The Teacher Persona. Is it you?

Lecture 4 and this time Prof A is looking at the Teacher Persona. Not sure about this lecture as some of what he says is good but some of it is quite old school.

He argues that teachers need to develop a teaching persona that is not necessarily the same as your normal persona and that you are to a certain extent playing a role as a teacher. As a teacher you are not a friend or a family member but a teacher and need to keep a certain distance from your students. Although you need to get to know your students this should be more intellectually than socially. He goes further saying that personal friendships with students shouldn't happen and in many instances are a form of professional misconduct. One of his interviewees talks about his early teaching career where as a young lecturer he wore the same sort of clothes he had done as student. The students just saw him another member of the class. When he began dressing differently, in his case in a tie, the students saw him differently and he was able to create his teacher persona.
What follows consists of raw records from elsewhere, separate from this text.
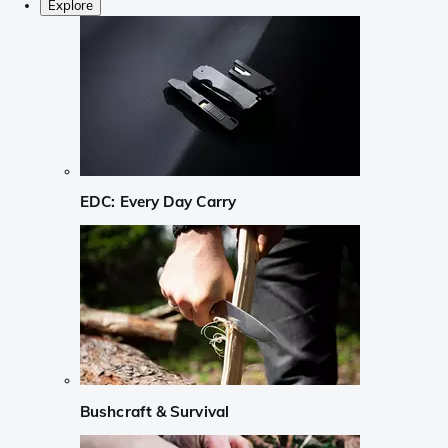
Explore
EDC: Every Day Carry
Bushcraft & Survival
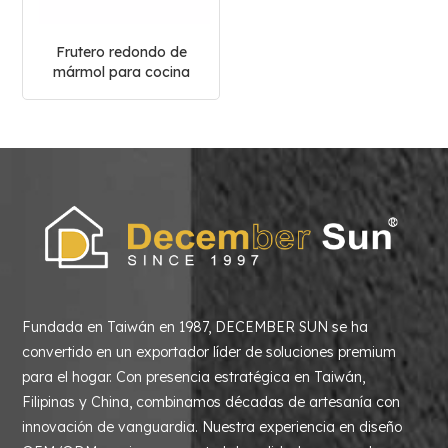
Frutero redondo de
mármol para cocina
Fundada en Taiwán en 1987, DECEMBER SUN se ha
convertido en un exportador líder de soluciones premium
para el hogar. Con presencia estratégica en Taiwán,
Filipinas y China, combinamos décadas de artesanía con
innovación de vanguardia. Nuestra experiencia en diseño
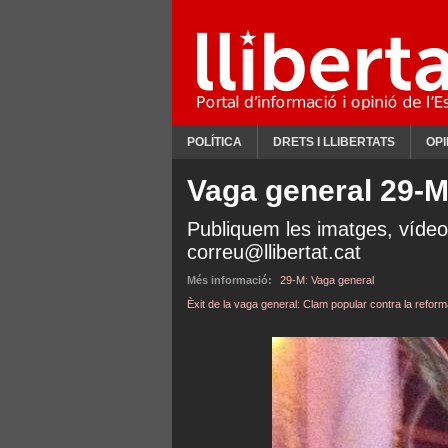
POLÍTICA
DRETS I LLIBERTATS
OPI
Vaga general 29-
Publiquem les imatges, vídeo
correu@llibertat.cat
Més informació:
29-M: Vaga general
Èxit de la vaga general: Clam popular contra la reform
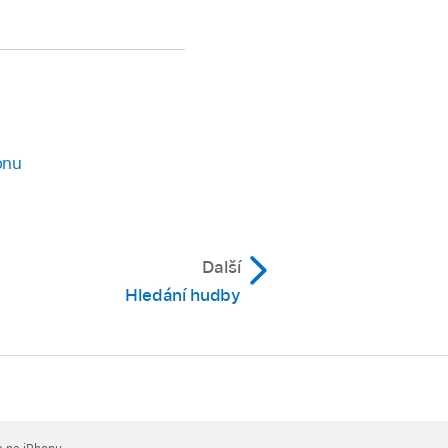
onu
Další
Hledání hudby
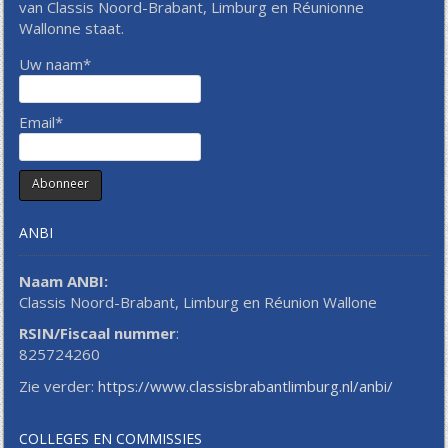
van Classis Noord-Brabant, Limburg en Réunionne
Wallonne staat.
Uw naam*
Email*
ANBI
Naam ANBI:
Classis Noord-Brabant, Limburg en Réunion Wallone
RSIN/Fiscaal nummer
:
825724260
Zie verder:
https://www.classisbrabantlimburg.nl/anbi/
COLLEGES EN COMMISSIES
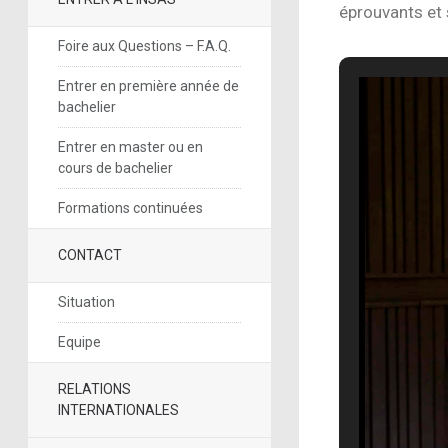
éprouvants et
Foire aux Questions – F.A.Q.
Entrer en première année de
bachelier
Entrer en master ou en
cours de bachelier
Formations continuées
CONTACT
Situation
Equipe
RELATIONS
INTERNATIONALES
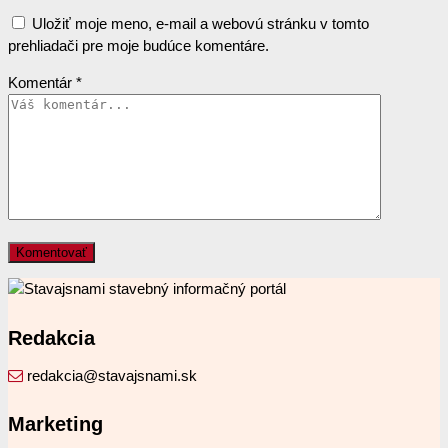
Uložiť moje meno, e-mail a webovú stránku v tomto
prehliadači pre moje budúce komentáre.
Komentár
*
Redakcia
redakcia@stavajsnami.sk
Marketing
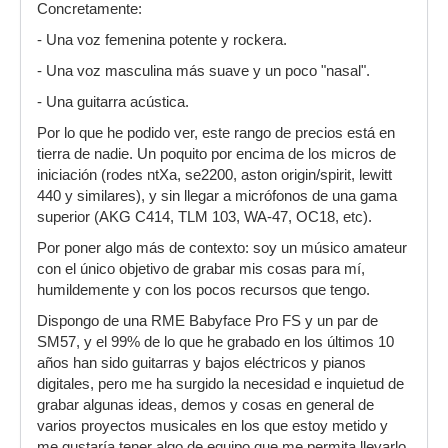
Concretamente:
- Una voz femenina potente y rockera.
- Una voz masculina más suave y un poco "nasal".
- Una guitarra acústica.
Por lo que he podido ver, este rango de precios está en
tierra de nadie. Un poquito por encima de los micros de
iniciación (rodes ntXa, se2200, aston origin/spirit, lewitt
440 y similares), y sin llegar a micrófonos de una gama
superior (AKG C414, TLM 103, WA-47, OC18, etc).
Por poner algo más de contexto: soy un músico amateur
con el único objetivo de grabar mis cosas para mí,
humildemente y con los pocos recursos que tengo.
Dispongo de una RME Babyface Pro FS y un par de
SM57, y el 99% de lo que he grabado en los últimos 10
años han sido guitarras y bajos eléctricos y pianos
digitales, pero me ha surgido la necesidad e inquietud de
grabar algunas ideas, demos y cosas en general de
varios proyectos musicales en los que estoy metido y
me gustaría tener algo de equipo que me permita llevarlo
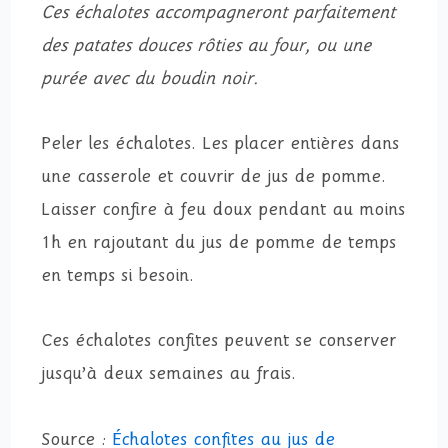
Ces échalotes accompagneront parfaitement
des patates douces rôties au four, ou une
purée avec du boudin noir.
Peler les échalotes. Les placer entières dans
une casserole et couvrir de jus de pomme.
Laisser confire à feu doux pendant au moins
1h en rajoutant du jus de pomme de temps
en temps si besoin.
Ces échalotes confites peuvent se conserver
jusqu’à deux semaines au frais.
Source :
Échalotes confites au jus de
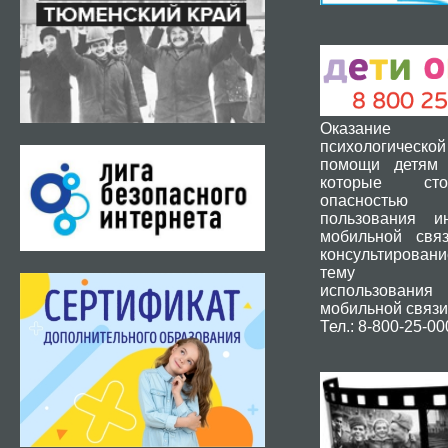
Оказание 
психологической
помощи детям 
которые ст
опасность
пользования и
мобильной свя
консультировани
тему без
использования
мобильной связи
Тел.: 8-800-25-00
Prof A continues by saying that you set the rules and are centre of attention. Here I think he is talking about old style formal mass lectures. In fact one of the people he interviews challenges this and says the only rule he has is mutual respect and that he doesn't like taking a parent role in the classroom. Prof A later tempers his ‘you are the centre of attention and set the rules’ argument by saying that it is perhaps more a situation of benign inequality. He spoils this a bit by then showing a clip where he enforces his no laptops rule and makes students print out the readings for the week. One student makes a reasonable argument that it’s slightly ironic to insist on paper printouts for class on the environment. He is then quite belittling of the student in his response saying that there a more trees in America now than there were in 1900. (A strange argument indeed! There may be more than in 1900 but surely there were more trees in America before 1492.) He said that he had resolved the situation with humour. Some might now call this banter but it looked like bullying to me.

Whilst I agree with the concept of the teacher persona, that you have a particular role to play and that you are not there to be friends with the students, I don’t agree with his you are in charge approach. In a previous language teaching role, in the first class one for the activities was for the class to set the rules of the class. Even though class after class produced the same things I might have suggested, they had created them, had ownership of them and made sure they kept to them in order for the class to run smoothly for all of us. It also got them speaking to each other in the target language and began developing a community within the class from the off.
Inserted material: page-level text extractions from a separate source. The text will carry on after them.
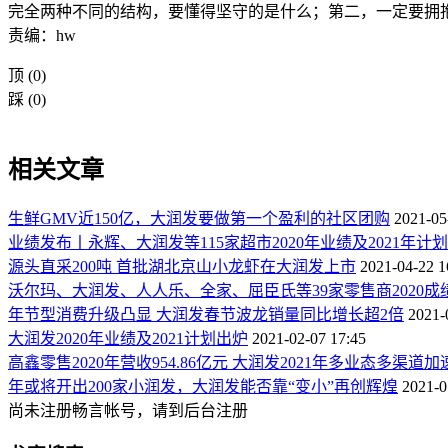
完全两种不同的结构，要懂得坚守的是什么；第二，一定要拥
责编：hw
顶
(0)
踩
(0)
相关文章
生鲜GMV近150亿，大润发要做第一个盈利的社区团购
2021-05
业绩发布丨永辉、大润发等115家超市2020年业绩及2021年计
源头直采200吨 首批湖北京山小龙虾在大润发上市
2021-04-22 1
沃尔玛、大润发、人人乐、全家、屈臣氏等39家零售商2020成
年节型消费升级凸显 大润发春节波龙销量同比增长超2倍
2021-
大润发2020年业绩及2021计划出炉
2021-02-07 17:45
高鑫零售2020年营收954.86亿元 大润发2021年多业态多渠道加
年或将开出200家小润发，大润发能否靠“变小”再创辉煌
2021-0
尚未注册畅言帐号，请到后台注册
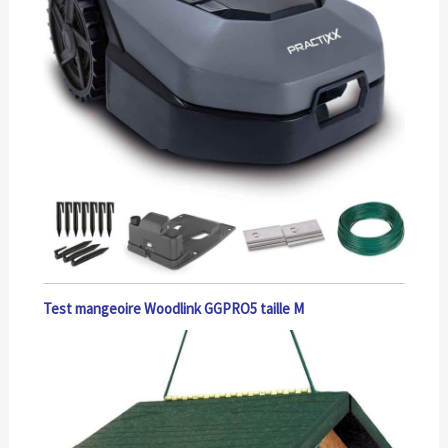
Test mangeoire Woodlink GGPRO5 taille M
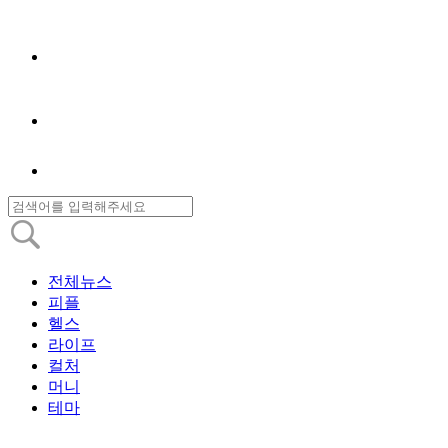
전체뉴스
피플
헬스
라이프
컬처
머니
테마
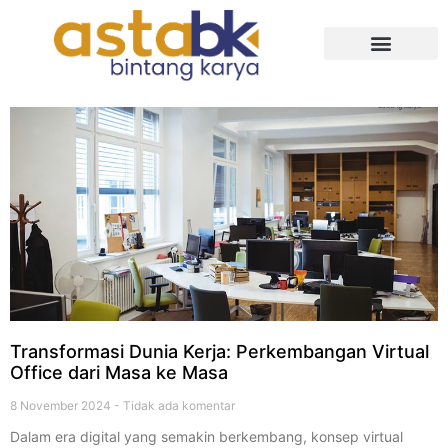
Tentang Kami
Transformasi Dunia Kerja: Perkembangan Virtual
Office dari Masa ke Masa
8 November 2024
Tidak ada komentar
Dalam era digital yang semakin berkembang, konsep virtual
Yes, teachers should not be friends and there is a role to play but surely it’s one of guide and enabler not dictator.

Friday, July 31, 2015

After some delay it's back to 'The Art of Teaching'

The next lecture in the Great Courses series The Art of Teaching is ‘Starting out right’, where he talks about the importance of the first day of class. He argues that it’s really important to set a strong sense of what’s expected right from the first day. Not for him spending the first day outlining the syllabus and telling people what’s going to happen. It’s much better to get students working from the start. As before he interviews a number of teachers about what they do on the first day including one who sets an assignment that need to be completed for the first class and is then used in that class. One person takes a photograph of each student along with their name on the first day and then puts them up on their office wall. Another makes sure that they have learnt as many of the students name as they can before the class! All of them argue that building a relationship with students is key to good teaching and knowing their names shows that you are prepared to put the effort in to do this. The next element of the first day is to let the students know that you find the material fascinating and why understanding it matters. Following this all of them challenge the students from the off, getting them to work early and setting the expectations for the rest of the course. There are some other somewhat ‘interesting’ parts of the lecture where he talks about being in charge and his right to set the rules. Not quite sure about all that.

The basic tenets of the lecture are to get right into the course on the first day and get to know your students.